An extremely basic example where, we have a random variable, move, which checks
if there's a rock on an adjacent patch which the turtle is currently on, if it doesn't
then it moves randomly around the environment, if it does, then it calls a function which
grabs the rock.

Modelling intelligent agents

But how do we make it clever, how do we add some intelligent behaviour? To do this,
first we need to talk about the Markov Decision Process, or MDP. Briefly, this is a mathematical
framework which models decision making in situations where outcomes are partly random and partly
under the control of the decision maker. More specifically, quoting Wikipedia, "More precisely,
a Markov Decision Process is a discrete time
stochastic
control
process. At each time step, the process is in some state, s, and the decision
maker may choose any action a, that is available in state, s.
The process responds at the next time step by randomly moving into a new state, s',
and giving the decision maker a corresponding reward."

Let's put this idea to practice in NetLogo. So in essence, we need to give each patch in the environment a value, and this value needs to vary depending on whether there are a large number of samples available around it. I.e. a patch which has no samples in close vicinity will not have a large value associated with it and a patch which has for example, 5 or 6 rocks in a 5-patch radius, it will have a pretty large value. The turtle then navigates around the environment by picking the patches with the highest values.

Got it? Let's move on.

So there's two main things we need to do here; we need to set the values of the patches according to where the rocks are located (we do this by using something called the Bellman equation), and then we need to make the agent behave accordingly. Let's do the former first.

The Bellman equation is a way of optimising mathematical expressions and solving decision problems in terms of some initial choices and the value of the remaining decision problems that result from those initial choices.

$$ U(s) = R(s)+\gamma max\sum_{s'} P(s'\mid s,a)U(s') $$

It looks pretty technical. But it's not. I'll let you read about the equation in your own time.

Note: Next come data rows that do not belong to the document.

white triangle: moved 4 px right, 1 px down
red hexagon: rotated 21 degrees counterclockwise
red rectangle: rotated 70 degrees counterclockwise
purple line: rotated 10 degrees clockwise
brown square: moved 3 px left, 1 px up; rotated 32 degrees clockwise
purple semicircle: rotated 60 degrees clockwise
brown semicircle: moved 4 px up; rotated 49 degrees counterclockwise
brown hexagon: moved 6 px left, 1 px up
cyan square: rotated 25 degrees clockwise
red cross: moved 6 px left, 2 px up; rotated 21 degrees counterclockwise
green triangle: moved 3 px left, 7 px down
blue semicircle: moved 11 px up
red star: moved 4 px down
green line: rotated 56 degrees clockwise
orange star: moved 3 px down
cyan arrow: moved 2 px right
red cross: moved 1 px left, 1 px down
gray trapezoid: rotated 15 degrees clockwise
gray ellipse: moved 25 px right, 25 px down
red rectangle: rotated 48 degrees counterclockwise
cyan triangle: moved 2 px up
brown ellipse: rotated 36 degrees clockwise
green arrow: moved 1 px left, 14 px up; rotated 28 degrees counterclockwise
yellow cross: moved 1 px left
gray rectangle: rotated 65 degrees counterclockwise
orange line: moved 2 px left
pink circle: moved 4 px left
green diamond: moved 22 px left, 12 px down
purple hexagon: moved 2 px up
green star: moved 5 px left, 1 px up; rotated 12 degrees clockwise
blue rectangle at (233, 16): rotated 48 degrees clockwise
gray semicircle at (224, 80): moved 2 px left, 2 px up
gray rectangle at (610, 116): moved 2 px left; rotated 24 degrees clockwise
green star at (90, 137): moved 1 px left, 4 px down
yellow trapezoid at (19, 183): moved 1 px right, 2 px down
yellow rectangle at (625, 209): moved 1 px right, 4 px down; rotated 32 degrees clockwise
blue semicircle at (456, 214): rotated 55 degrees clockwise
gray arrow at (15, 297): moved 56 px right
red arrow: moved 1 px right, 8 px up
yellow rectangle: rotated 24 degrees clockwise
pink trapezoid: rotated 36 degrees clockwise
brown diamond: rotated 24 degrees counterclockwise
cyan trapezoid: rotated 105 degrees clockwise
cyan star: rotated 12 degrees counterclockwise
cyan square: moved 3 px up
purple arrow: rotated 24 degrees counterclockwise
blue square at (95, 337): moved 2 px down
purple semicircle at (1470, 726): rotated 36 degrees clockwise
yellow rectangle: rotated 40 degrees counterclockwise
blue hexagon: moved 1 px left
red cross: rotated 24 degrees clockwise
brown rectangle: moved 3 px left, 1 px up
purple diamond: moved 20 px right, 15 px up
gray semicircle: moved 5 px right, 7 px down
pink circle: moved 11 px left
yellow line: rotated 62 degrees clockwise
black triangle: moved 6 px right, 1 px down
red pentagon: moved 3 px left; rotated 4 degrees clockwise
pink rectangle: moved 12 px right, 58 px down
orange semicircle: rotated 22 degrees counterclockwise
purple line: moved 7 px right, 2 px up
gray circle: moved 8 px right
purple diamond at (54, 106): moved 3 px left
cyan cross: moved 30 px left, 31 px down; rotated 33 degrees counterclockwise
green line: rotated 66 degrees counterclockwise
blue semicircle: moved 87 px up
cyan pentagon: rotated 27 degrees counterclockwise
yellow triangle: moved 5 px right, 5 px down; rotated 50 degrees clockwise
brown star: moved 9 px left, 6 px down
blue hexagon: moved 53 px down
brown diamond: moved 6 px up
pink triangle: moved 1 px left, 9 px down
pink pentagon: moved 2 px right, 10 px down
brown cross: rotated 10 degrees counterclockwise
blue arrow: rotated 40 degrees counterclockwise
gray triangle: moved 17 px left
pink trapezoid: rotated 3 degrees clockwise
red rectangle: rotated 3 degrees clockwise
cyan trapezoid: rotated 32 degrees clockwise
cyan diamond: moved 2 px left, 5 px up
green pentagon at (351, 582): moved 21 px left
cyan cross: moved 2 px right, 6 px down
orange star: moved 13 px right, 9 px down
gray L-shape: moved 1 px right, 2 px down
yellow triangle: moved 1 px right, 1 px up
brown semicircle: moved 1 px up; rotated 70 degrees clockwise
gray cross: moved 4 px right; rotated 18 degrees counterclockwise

First, we need to initialise some values:

ask patches[
  set value 0
]
let r -0.04
let gamma 1
ask patches [
   **if**  rock[
    set value 1
  ]
let north\_value 0
let south\_value 0
let west\_value 0
let east\_value 0
let max\_v 0

Above, all I'm doing is setting the reward to -0.04 and the gamma to 1 for use in the Bellman equation. All the patches are being set to 0, and then later in line 7, any patches that have rocks in them are being set to 1.

So, now we can use the Bellman equation to set the values of the patches associated in the environment. We do this as so:

   **while**  [x < 20][

    ask patches[

      set north\_value 0

      set south\_value 0

      set west\_value 0

      set east\_value 0

       **if**  not next\_rock

      [

         **if**  pycor != 8 [

          ask patch pxcor (pycor + 1)[

            set north\_value value]

          ]

         **if**  pycor != -8 [

          ask patch pxcor (pycor - 1)[

            set south\_value value]

          ]

         **if**  pxcor != -8 [

          ask patch (pxcor - 1) pycor[

            set west\_value value]

          ]

         **if**  pxcor != 8 [

          ask patch (pxcor + 1) pycor[

            set east\_value value]

          ]

        set max\_v max(list north\_value south\_value west\_value east\_value)

        set value r + gamma \* max\_v

      ]
    ]
    set x x + 1
  ]
]

So, as I said it's pretty simple. All we're doing here is setting the north, south, east and west values to zero initially and then we're asking the adjacent patches their values and setting them. Because we're using a deterministic value iteration, we can ignore the summation part of the Bellman equation. At line 26, we're using the Bellman equation to set the value of the patch.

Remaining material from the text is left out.